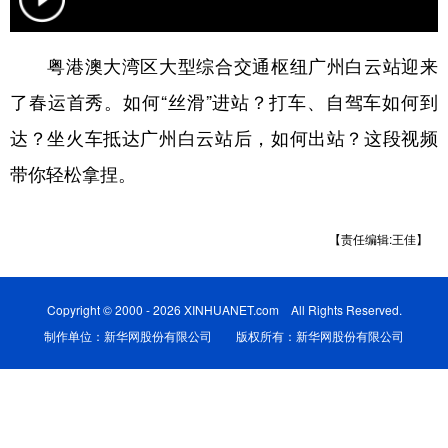
学术中国
乡村振兴
银龄
溯源中国
粤港澳大湾区大型综合交通枢纽广州白云站迎来
城市
旅游
能源
会展
了春运首秀。如何“丝滑”进站？打车、自驾车如何到
彩票
娱乐
时尚
悦读
达？坐火车抵达广州白云站后，如何出站？这段视频
公益
一带一路
亚太网
上市公司
带你轻松拿捏。
文化产业
【责任编辑:王佳】
地方频道
Copyright © 2000 - 2026 XINHUANET.com All Rights Reserved.
北京
天津
河北
山西
制作单位：新华网股份有限公司 版权所有：新华网股份有限公司
辽宁
吉林
上海
江苏
浙江
安徽
福建
江西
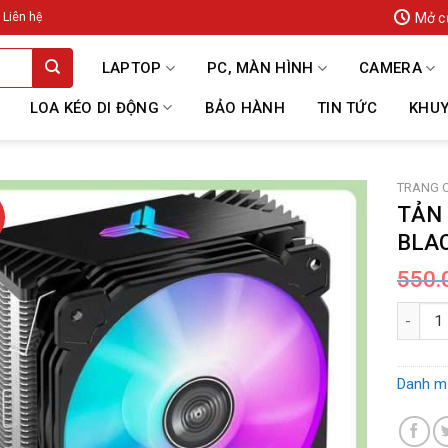
Mở c
Liên hệ
LAPTOP
PC, MÀN HÌNH
CAMERA
LOA KÉO DI ĐỘNG
BẢO HÀNH
TIN TỨC
KHUY
TRANG 
TẢN 
BLA
550.
TẢN NH
Danh m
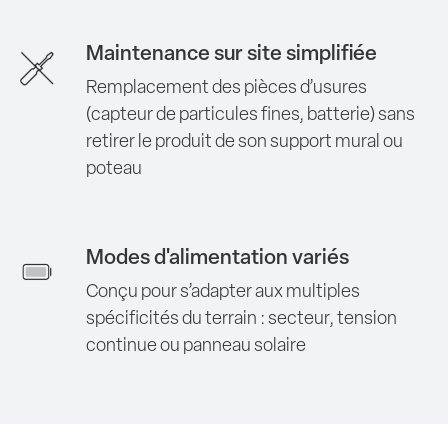
Maintenance sur site simplifiée
Remplacement des pièces d’usures
(capteur de particules fines, batterie) sans
retirer le produit de son support mural ou
poteau
Modes d'alimentation variés
Conçu pour s’adapter aux multiples
spécificités du terrain : secteur, tension
continue ou panneau solaire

§ To do:
Reproduce the material word for word. Skip every picture it holds.

§ Reply to the task:
学术中国
乡村振兴
银龄
溯源中国
粤港澳大湾区大型综合交通枢纽广州白云站迎来
城市
旅游
能源
会展
了春运首秀。如何“丝滑”进站？打车、自驾车如何到
彩票
娱乐
时尚
悦读
达？坐火车抵达广州白云站后，如何出站？这段视频
公益
一带一路
亚太网
上市公司
带你轻松拿捏。
文化产业
【责任编辑:王佳】
地方频道
Copyright © 2000 - 2026 XINHUANET.com All Rights Reserved.
北京
天津
河北
山西
制作单位：新华网股份有限公司 版权所有：新华网股份有限公司
辽宁
吉林
上海
江苏
浙江
安徽
福建
江西
Mở c
Liên hệ
LAPTOP
PC, MÀN HÌNH
CAMERA
LOA KÉO DI ĐỘNG
BẢO HÀNH
TIN TỨC
KHUY
TRANG 
TẢN 
BLA
550.
TẢN NH
Danh m
Maintenance sur site simplifiée
Remplacement des pièces d’usures
(capteur de particules fines, batterie) sans
retirer le produit de son support mural ou
poteau
Modes d'alimentation variés
Conçu pour s’adapter aux multiples
spécificités du terrain : secteur, tension
continue ou panneau solaire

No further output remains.